The second proof I have in mind is to show directly that there is no countable base. Assume by contradiction that such base exists, say $\{U_i\}$. The idea is to produce an open set $U$ that does not contain any of the $U_i$. For this, assume first that each $U_i$ has infintely many "rays". We will use a "diagonal argument", as follows:

• For $U_1$, choose some $\theta_1$ such that $U_1$ contains a ray in the $\theta_1$ angle. Fix an open interval $I_1$ small enough, such that $I_1$ is smaller than the component on the $\theta_1$ direction. (For instance, if $\theta=45^\circ$ and the component of $U_1$ is $\{(t, t) \mid 1<t<2, 3<t<4\}$, we take $\{(t, t) \mid 1<t<1.5\}$.)
• For $U_2$, choose some $\theta_2\neq \theta_1$ such that $U_1$ contains a ray in the $\theta_2$ angle. As before, fix some interval $I_2$ small enough.
• In general, we choose some $\theta_i \neq \theta_1, \dots, \theta_{i-1}$, and an interval $I_i$ in that direction small enough to not contain the corresponding component of $U_i$. (This uses that each $U_i$ has infinitely many rays!)

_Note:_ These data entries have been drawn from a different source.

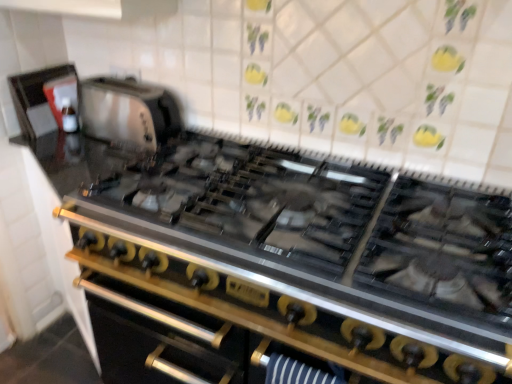 Where is `free point in front of matte black kettle at upper left, which ranks as the 1th appliance in left-to-right order`? This screenshot has width=512, height=384. free point in front of matte black kettle at upper left, which ranks as the 1th appliance in left-to-right order is located at coordinates click(45, 137). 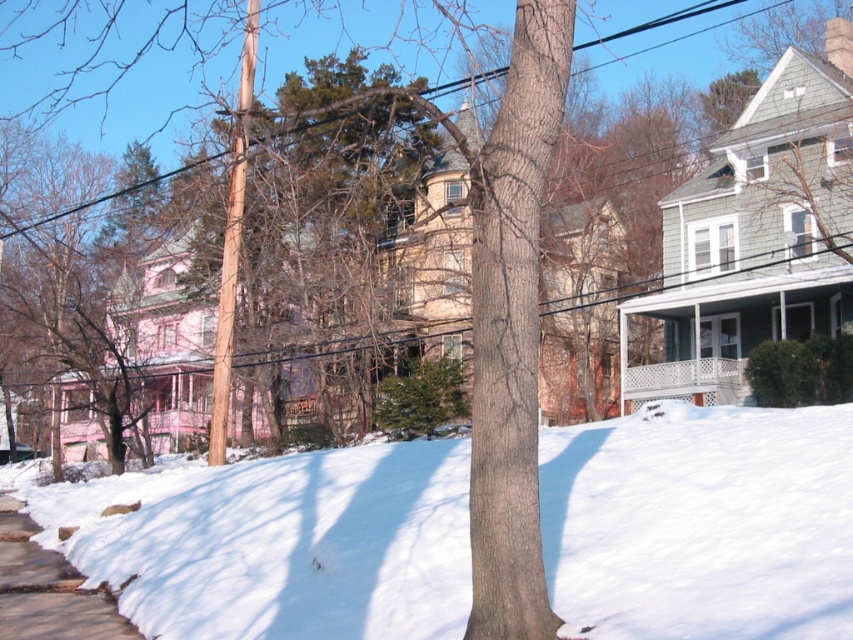 The height and width of the screenshot is (640, 853). I want to click on white fluffy snow at lower center, so click(x=280, y=544).

Can you confirm if white fluffy snow at lower center is positioned above smooth concrete sidewalk at lower left?

Correct, white fluffy snow at lower center is located above smooth concrete sidewalk at lower left.

This screenshot has width=853, height=640. Describe the element at coordinates (280, 544) in the screenshot. I see `white fluffy snow at lower center` at that location.

The image size is (853, 640). I want to click on white fluffy snow at lower center, so click(280, 544). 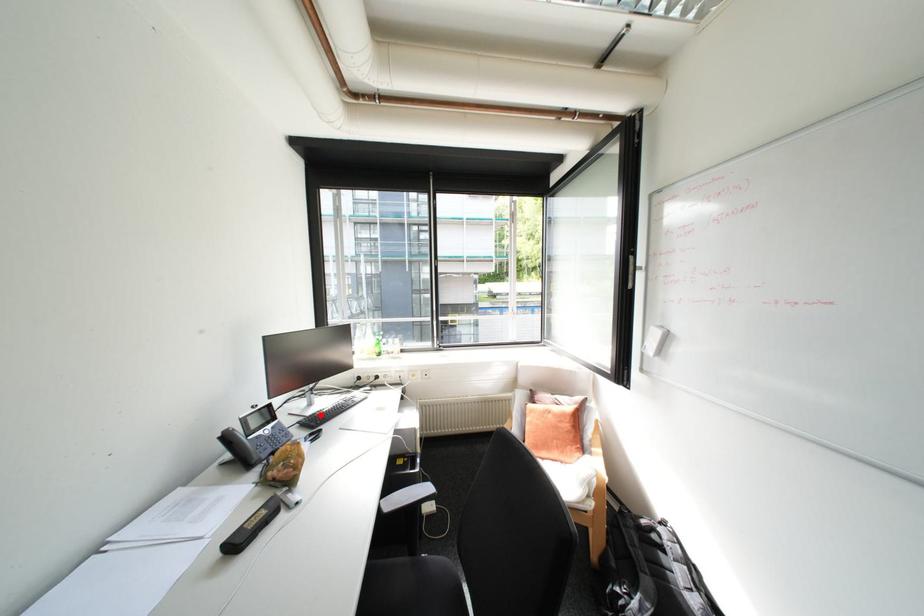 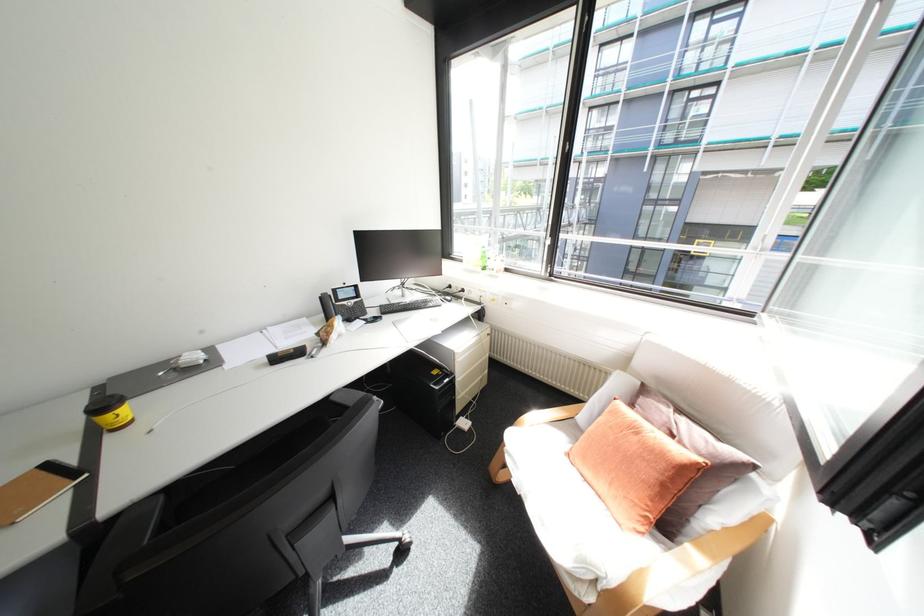 Locate, in the second image, the point that corresponds to the highlighted location in the first image.

(403, 304) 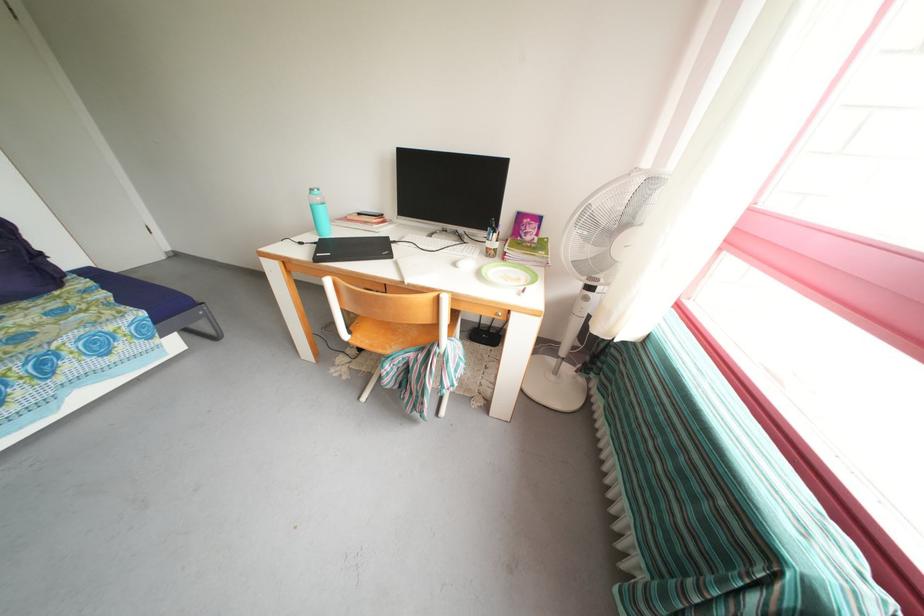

This way, let $U=\bigcup_i I_i$. Note that $U$ does not contain $U_i$, as in the $\theta_i$ direction, the set $U$ is smaller. This shows that $X$ does not have a countable basis.

Try to (slightly) modify the argument to include basis where some elements have finitely many rays!

Take the set of all open rays starting at the origin. It's an uncountable set of disjoint open subsets of your space. So, it's an open cover whose only subcover is itself. In particular, your space is not Lindelöf, and therefore it is not second countable.

But it is first countable. Given $p\in\Bbb R^2\setminus\{(0,0)\}$, consider all line segments of the form$$B_{1/n}(p)\cap\{\lambda p\mid\lambda>0\}\quad\text{with }n\in\Bbb N\text{ such that }\frac1n<\|p\|.$$It is a countable fundamental system of neighborhoods of $p$.